• **Task description**: Restate each of the lines given below, word for word.

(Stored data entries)
►

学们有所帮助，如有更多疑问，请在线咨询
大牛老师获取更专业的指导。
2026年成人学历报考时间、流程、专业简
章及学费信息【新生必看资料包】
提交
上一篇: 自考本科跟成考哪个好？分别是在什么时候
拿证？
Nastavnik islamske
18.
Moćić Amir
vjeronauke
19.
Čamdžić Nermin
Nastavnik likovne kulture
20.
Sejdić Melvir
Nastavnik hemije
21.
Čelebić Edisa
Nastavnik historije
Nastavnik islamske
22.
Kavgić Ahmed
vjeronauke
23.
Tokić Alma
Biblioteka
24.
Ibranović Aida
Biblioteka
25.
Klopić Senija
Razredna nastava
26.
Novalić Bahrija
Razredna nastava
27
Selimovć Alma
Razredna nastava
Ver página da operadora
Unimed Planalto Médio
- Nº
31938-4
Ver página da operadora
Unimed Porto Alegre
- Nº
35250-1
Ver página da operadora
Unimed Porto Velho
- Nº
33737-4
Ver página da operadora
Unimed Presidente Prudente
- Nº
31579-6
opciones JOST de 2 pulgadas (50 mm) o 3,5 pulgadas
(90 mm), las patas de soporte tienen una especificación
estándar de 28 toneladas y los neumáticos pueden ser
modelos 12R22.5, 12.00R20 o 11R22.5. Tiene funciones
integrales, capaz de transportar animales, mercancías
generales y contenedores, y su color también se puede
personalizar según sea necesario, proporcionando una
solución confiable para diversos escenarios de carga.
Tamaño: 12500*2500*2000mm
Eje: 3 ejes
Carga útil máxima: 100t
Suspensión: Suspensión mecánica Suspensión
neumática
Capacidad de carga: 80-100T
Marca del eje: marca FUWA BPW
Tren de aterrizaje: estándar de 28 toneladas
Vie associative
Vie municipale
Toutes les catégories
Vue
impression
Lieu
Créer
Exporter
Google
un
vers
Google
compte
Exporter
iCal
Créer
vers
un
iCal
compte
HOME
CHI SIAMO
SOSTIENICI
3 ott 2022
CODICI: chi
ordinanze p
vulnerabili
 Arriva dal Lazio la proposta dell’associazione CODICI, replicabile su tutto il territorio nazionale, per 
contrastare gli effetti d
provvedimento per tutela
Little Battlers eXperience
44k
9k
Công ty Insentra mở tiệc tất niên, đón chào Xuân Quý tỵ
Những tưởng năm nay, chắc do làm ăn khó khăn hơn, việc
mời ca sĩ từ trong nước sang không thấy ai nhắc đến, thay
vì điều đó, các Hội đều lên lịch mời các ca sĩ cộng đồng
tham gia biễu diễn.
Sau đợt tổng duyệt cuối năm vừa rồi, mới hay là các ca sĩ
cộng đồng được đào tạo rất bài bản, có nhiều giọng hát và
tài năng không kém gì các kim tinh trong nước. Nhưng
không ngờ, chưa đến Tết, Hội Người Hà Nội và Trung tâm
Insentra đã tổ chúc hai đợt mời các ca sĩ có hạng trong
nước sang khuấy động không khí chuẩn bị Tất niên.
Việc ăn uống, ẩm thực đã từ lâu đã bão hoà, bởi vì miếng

◄

• **Task answer**:
学们有所帮助，如有更多疑问，请在线咨询
大牛老师获取更专业的指导。
2026年成人学历报考时间、流程、专业简
章及学费信息【新生必看资料包】
提交
上一篇: 自考本科跟成考哪个好？分别是在什么时候
拿证？
Nastavnik islamske
18.
Moćić Amir
vjeronauke
19.
Čamdžić Nermin
Nastavnik likovne kulture
20.
Sejdić Melvir
Nastavnik hemije
21.
Čelebić Edisa
Nastavnik historije
Nastavnik islamske
22.
Kavgić Ahmed
vjeronauke
23.
Tokić Alma
Biblioteka
24.
Ibranović Aida
Biblioteka
25.
Klopić Senija
Razredna nastava
26.
Novalić Bahrija
Razredna nastava
27
Selimovć Alma
Razredna nastava
Ver página da operadora
Unimed Planalto Médio
- Nº
31938-4
Ver página da operadora
Unimed Porto Alegre
- Nº
35250-1
Ver página da operadora
Unimed Porto Velho
- Nº
33737-4
Ver página da operadora
Unimed Presidente Prudente
- Nº
31579-6
opciones JOST de 2 pulgadas (50 mm) o 3,5 pulgadas
(90 mm), las patas de soporte tienen una especificación
estándar de 28 toneladas y los neumáticos pueden ser
modelos 12R22.5, 12.00R20 o 11R22.5. Tiene funciones
integrales, capaz de transportar animales, mercancías
generales y contenedores, y su color también se puede
personalizar según sea necesario, proporcionando una
solución confiable para diversos escenarios de carga.
Tamaño: 12500*2500*2000mm
Eje: 3 ejes
Carga útil máxima: 100t
Suspensión: Suspensión mecánica Suspensión
neumática
Capacidad de carga: 80-100T
Marca del eje: marca FUWA BPW
Tren de aterrizaje: estándar de 28 toneladas
Vie associative
Vie municipale
Toutes les catégories
Vue
impression
Lieu
Créer
Exporter
Google
un
vers
Google
compte
Exporter
iCal
Créer
vers
un
iCal
compte
HOME
CHI SIAMO
SOSTIENICI
3 ott 2022
CODICI: chi
ordinanze p
vulnerabili
 Arriva dal Lazio la proposta dell’associazione CODICI, replicabile su tutto il territorio nazionale, per 
contrastare gli effetti d
provvedimento per tutela
Little Battlers eXperience
44k
9k
Công ty Insentra mở tiệc tất niên, đón chào Xuân Quý tỵ
Những tưởng năm nay, chắc do làm ăn khó khăn hơn, việc
mời ca sĩ từ trong nước sang không thấy ai nhắc đến, thay
vì điều đó, các Hội đều lên lịch mời các ca sĩ cộng đồng
tham gia biễu diễn.
Sau đợt tổng duyệt cuối năm vừa rồi, mới hay là các ca sĩ
cộng đồng được đào tạo rất bài bản, có nhiều giọng hát và
tài năng không kém gì các kim tinh trong nước. Nhưng
không ngờ, chưa đến Tết, Hội Người Hà Nội và Trung tâm
Insentra đã tổ chúc hai đợt mời các ca sĩ có hạng trong
nước sang khuấy động không khí chuẩn bị Tất niên.
Việc ăn uống, ẩm thực đã từ lâu đã bão hoà, bởi vì miếng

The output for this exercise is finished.